How Do Users Benefit?
Not only are users able to get a more seamless Web3.0 experience, Ankr also operates advanced API services. These offer time and money saving advantages, especially when querying from multiple chains at once.
Currently, Ankr has three advanced APIs available for public use, namely
- Query API ( Ankr indexes blockchains for quicker querying)
- Token API ( Query token data across supported EVM-compatible blockchains. Includes no. of token holders, fair value, price, etc)
- NFT API ( Similar to Token API, includes querying ownership history, metadata, marketplaces, etc)

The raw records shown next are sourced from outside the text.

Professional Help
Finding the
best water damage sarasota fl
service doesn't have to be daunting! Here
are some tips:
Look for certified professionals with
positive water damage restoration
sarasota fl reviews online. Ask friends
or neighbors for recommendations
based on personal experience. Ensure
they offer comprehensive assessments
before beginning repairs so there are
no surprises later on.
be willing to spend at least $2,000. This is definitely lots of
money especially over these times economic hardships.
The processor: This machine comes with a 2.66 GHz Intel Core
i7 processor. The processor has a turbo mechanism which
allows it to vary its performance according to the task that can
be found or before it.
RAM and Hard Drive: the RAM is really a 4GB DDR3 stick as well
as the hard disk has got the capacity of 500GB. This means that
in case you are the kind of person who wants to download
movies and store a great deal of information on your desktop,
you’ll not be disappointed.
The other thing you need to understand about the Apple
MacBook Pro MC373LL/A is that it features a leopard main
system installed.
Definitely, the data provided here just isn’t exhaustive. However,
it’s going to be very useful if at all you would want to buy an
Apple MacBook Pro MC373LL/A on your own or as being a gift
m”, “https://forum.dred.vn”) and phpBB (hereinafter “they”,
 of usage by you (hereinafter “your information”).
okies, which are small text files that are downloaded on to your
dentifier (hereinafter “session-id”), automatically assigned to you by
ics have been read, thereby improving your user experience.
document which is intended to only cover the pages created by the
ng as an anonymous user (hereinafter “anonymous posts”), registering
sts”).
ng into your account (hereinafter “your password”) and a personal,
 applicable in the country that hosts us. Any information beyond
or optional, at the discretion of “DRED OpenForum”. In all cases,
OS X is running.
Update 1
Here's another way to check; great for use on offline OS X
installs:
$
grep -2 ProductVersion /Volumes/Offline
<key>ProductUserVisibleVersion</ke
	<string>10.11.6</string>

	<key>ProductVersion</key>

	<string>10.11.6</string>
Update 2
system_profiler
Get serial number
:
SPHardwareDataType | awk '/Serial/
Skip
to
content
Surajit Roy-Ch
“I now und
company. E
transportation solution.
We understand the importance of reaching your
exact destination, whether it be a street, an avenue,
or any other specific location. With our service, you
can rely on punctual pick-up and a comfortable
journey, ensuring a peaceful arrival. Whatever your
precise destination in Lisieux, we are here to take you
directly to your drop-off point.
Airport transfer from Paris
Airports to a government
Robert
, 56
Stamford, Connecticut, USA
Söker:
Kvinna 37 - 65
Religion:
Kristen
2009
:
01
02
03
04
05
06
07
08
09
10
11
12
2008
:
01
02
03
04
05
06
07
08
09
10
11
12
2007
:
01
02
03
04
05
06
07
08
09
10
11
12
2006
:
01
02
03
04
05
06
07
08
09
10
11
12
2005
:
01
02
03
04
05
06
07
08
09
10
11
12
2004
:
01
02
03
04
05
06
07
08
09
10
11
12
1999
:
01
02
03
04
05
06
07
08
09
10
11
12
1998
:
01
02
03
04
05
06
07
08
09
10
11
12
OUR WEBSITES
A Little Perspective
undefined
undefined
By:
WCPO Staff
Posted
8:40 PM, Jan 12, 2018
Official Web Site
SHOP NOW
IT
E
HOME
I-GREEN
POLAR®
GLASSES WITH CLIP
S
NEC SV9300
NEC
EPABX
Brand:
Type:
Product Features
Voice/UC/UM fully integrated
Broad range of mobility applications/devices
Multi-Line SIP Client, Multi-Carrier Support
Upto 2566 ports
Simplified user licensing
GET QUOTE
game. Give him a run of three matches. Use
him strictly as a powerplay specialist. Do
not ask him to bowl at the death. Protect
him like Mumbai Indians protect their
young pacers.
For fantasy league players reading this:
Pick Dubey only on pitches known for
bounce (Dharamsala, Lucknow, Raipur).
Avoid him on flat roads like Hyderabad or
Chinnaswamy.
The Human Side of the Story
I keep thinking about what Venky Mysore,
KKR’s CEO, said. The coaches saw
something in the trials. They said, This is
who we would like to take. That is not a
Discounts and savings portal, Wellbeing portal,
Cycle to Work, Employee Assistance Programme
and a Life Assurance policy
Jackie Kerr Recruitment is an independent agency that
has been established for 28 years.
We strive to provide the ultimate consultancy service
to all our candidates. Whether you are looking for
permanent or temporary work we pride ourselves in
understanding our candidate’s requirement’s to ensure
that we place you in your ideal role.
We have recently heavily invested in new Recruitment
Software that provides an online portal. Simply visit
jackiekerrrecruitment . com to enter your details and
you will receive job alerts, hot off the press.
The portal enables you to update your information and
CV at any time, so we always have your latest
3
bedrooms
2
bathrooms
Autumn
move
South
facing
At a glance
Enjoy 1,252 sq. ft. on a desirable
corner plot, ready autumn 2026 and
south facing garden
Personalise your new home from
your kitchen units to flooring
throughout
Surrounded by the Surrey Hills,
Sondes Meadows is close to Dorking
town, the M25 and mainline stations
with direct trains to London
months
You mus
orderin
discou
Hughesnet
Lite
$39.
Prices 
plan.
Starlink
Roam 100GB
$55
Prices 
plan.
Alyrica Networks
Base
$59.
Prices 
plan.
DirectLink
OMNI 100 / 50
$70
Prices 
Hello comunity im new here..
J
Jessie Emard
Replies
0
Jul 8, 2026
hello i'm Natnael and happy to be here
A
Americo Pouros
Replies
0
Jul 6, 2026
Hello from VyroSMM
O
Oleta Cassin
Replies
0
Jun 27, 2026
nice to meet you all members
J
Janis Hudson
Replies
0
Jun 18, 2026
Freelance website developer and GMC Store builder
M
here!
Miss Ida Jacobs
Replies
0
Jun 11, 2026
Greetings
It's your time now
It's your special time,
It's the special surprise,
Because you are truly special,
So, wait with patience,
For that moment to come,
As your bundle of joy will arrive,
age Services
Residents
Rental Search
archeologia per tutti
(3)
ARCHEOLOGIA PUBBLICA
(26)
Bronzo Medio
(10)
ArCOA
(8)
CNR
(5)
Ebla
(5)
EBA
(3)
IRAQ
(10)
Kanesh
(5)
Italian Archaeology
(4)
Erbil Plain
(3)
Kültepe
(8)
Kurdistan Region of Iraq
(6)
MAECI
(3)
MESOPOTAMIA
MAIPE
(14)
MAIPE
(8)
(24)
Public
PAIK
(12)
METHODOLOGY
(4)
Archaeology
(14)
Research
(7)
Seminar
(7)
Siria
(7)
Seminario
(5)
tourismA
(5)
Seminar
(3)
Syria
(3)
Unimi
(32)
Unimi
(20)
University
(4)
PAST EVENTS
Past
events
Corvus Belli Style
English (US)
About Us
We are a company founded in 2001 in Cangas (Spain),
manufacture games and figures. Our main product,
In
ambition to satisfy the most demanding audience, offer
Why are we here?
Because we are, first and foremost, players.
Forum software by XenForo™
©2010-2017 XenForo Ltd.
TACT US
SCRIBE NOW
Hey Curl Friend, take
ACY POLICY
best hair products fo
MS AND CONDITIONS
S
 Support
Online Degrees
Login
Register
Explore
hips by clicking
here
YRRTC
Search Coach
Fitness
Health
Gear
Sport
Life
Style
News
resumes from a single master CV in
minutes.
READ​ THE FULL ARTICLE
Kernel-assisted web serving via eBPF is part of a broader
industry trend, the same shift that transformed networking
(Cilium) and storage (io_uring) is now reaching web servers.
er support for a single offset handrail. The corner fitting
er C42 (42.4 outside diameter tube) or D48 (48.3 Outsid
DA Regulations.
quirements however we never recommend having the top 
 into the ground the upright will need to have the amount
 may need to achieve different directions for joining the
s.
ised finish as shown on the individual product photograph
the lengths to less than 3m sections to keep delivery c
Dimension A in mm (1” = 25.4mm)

The $ANKR Token – A Full Tokenomics Run Down
Launched in mid-2020, $ANKR picked up steam in the last bull market, but has fallen approximately 90% since the peak.
In the last day, however, there has been a resurgence of interest in $ANKR due to Consensys’s announcement that Node provider Infura may be able to track your IP address via MetaMask.
The $ANKR launch was relatively fair, with 40% being released through pre-mines and airdrops to the community. An additional 35% was sold between $0.0033 to $0.0066 per token, which translates to approximately a 3x at current prices.
Thankfully, more than 97% of $ANKR supply is already circulating, and all lock ups have been fully vested.
As for utility, the $ANKR token is required for a number of uses, including:
- Payment for Ankr Network Premium Plans
- Pay Collateral deposits (staking) to become a node provider on Ankr Network
- Reward Node Providers serving Network Traffic
- Reward Ankr Stakers for securing the Network
- Payment for independent node auditors
To host an independent node, users will have to self-stake 100,000 $ANKR (~$2370) as collateral to deter bad actors. 21% of all transaction fees go to self-stakers, with 49% going to other individual stakers.
The remaining 30% goes towards the Ankr Treasury, which is controlled by Ankr DAO.
Individual stakers ( stakers without a node) currently earn 8.95% APR on their $ANKR, but face an 86 day lock-up period. Currently, there is more than 99 million $ANKR being staked by 693 wallets. Currently, only ERC-20 Ankr can be staked on the site.
Liquid Staking With Ankr
As part of its full suite of Web3.0 solutions, Ankr also offers liquid staking alternatives.
With many Proof-of-Stake blockchains, tokens have to be locked up in staking pools in order to validate the network. However, this also leads to capital inefficiency, as you are unable to deploy your funds elsewhere.
Instead, users can use the liquid staking alternative provided by Ankr, and will receive a “receipt” token that reflects the staked amount. This receipt token will continually rebase to include the base value of the token and the yield generated by staking.
As Ankr aims to be the leading multichain staking-as-a-service provider, it will continue to partner with key DeFi platforms, driving utility to liquid staking tokens on Ankr.
To be frank, the application layer of Web3.0 is far from ready. From poor UI/UX to constant exploits, applications still have a long way to go before mass adoption reaches.
In the meantime, a lot of effort and resources should be focused on infrastructure, and making sure the key principles of Web3.0 are secured. The need for decentralization, scalability, and security have become even more important in the face of the ongoing crypto contagion.
Ankr’s value proposition lies in the ease at which it provides access to nodes – the most important piece of infrastructure for Web3.0 protocols, allowing native crypto projects to build with it, or Web2.0 projects to enter the world of Web3.0 seamlessly.
[Editor’s Note: This article does not represent financial advice. Please do your own research before investing.]